Thursday, September 9, 2010

Strategy: sell a covered call on a stock with an upcoming FDA approval

I am thinking of implementing a new trading strategy: since options are very expensive if the expiry is after the approval (since there is huge implied volatility) I am thinking of buying a stock with an upcoming FDA approval and selling an Out Of The Money call option. That way:

- If there are delays or something goes wrong during the run-up I have the premium to fall back on to cushion losses.

- If we have a nice run-up the option I sold will go up in price, but my stock will go in price more since delta is quite far from 1 in Out Of The Money options, so selling both will still deliver a profit.

- If I hold through the decision my upside is a bit limited, but again the premium cushion me in case of rejection.

An example I am trading now (09-09-2010):

Buy Avanir Pharmaceuticals (AVNR) now for $2.70 and sell a Dec. $5 call for $0.55.

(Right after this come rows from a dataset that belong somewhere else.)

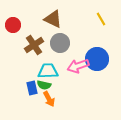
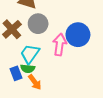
pink arrow: (78, 66) -> (60, 44), turned 125
cyan trapezoid: (48, 71) -> (30, 54), turned -45

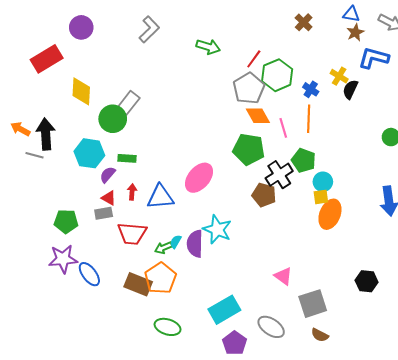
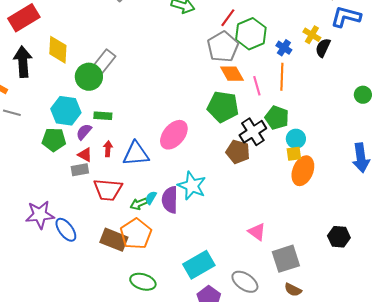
black arrow: (46, 134) -> (23, 62), moved
green pentagon: (66, 221) -> (54, 140), moved

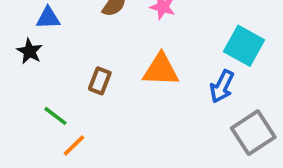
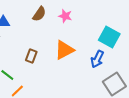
orange triangle: (161, 70) -> (64, 50), turned -30

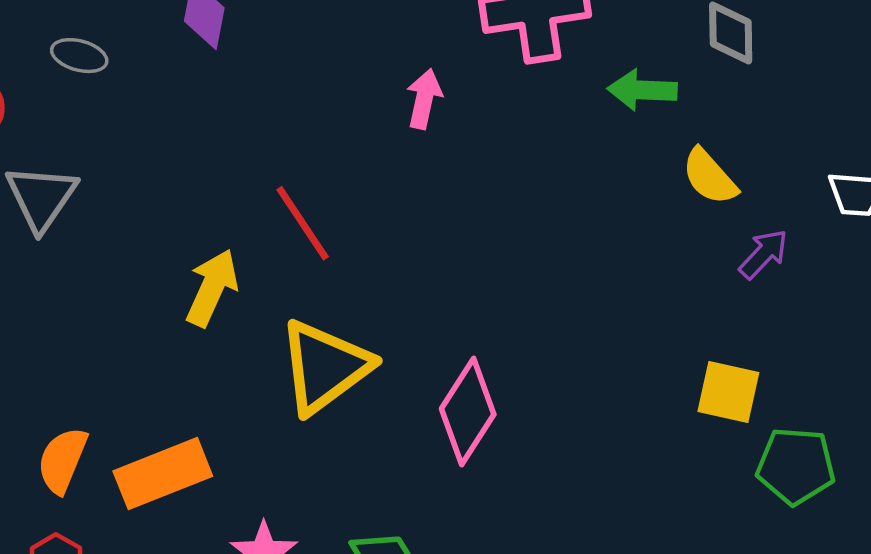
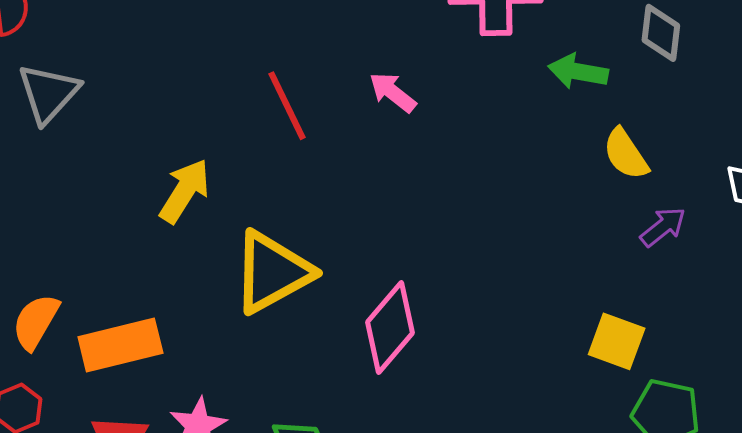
pink arrow: (424, 99) -> (393, 92), moved, turned -72
red line: (303, 223) -> (287, 106), moved

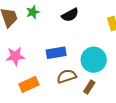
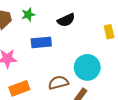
blue rectangle: (56, 53) -> (41, 42), moved

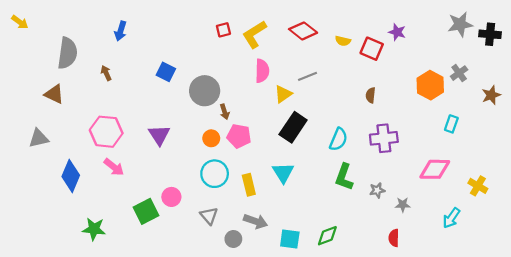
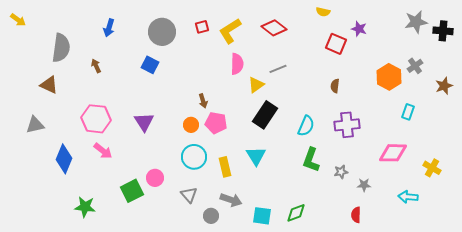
yellow semicircle: (343, 41) -> (323, 12), moved
gray circle: (205, 91) -> (162, 32), moved
cyan arrow: (451, 218) -> (408, 197), turned 60

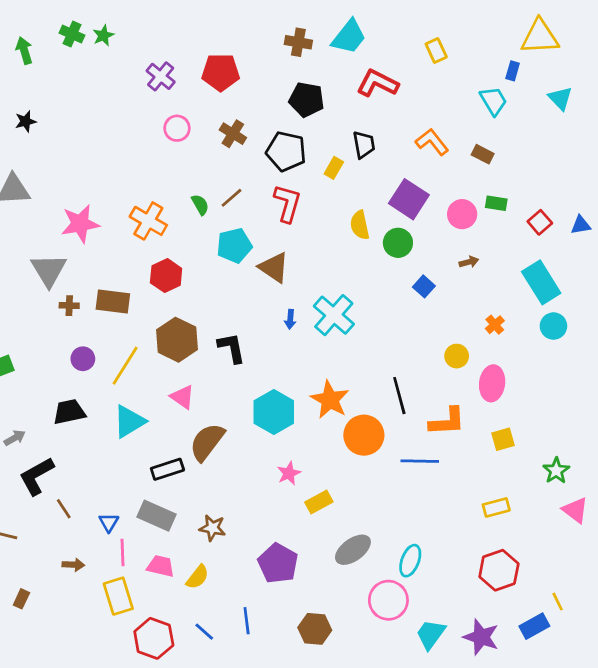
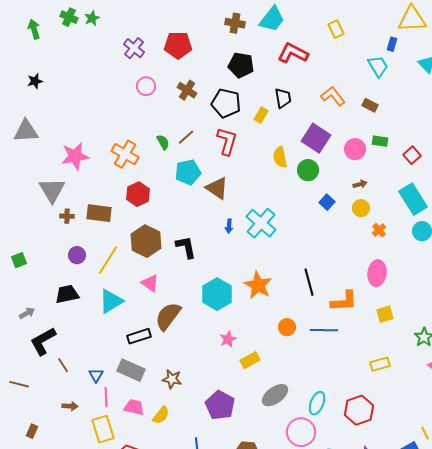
yellow circle: (457, 356) -> (361, 208), moved
orange circle: (364, 435) -> (287, 327), moved, size x0.6
red hexagon: (499, 570) -> (359, 410), moved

- If no run-up happens comes the 30th of October or the approval is delayed you can probably re-purchase the option for much less than you sold it for (or let it expire worthless in case of delay) and still make some money that way.

- If the stock runs up to $5 the option will probably only go to $1.30 or something like that. You re-purchase your option (on which you lose $0.80) but you sell the stock @ $5.00 for a $2.30 profit, which mean that you "net" about $1.50.

- If you hold trough the decision and it is positive you maximum gain is $2.30 + the price of the option ($0.55) if you let it expire In The Money or a little bit less if you repurchase and sell the stock. This is "only" about a 100% upside!
In case the decision is negative however and the price falls to $2.00 you only lose $0.15 since the $0.55 from the premium cushion you.

Note that this example is for illustration purposes only (not trade advice).